▶ **Instructions to follow**:
All that is wanted is an exact copy of the line containing "137,16 TL×6" and the lines after it, through the end of the records.

[Collected data]
* * * * *

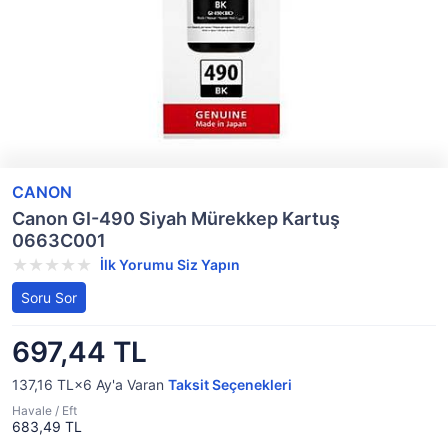
CANON
Canon GI-490 Siyah Mürekkep Kartuş
0663C001
İlk Yorumu Siz Yapın
Soru Sor
697,44 TL
137,16 TL×6
Ay'a Varan
Taksit Seçenekleri
Havale / Eft
683,49 TL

* * * * *

▶ **Response**:
137,16 TL×6
Ay'a Varan
Taksit Seçenekleri
Havale / Eft
683,49 TL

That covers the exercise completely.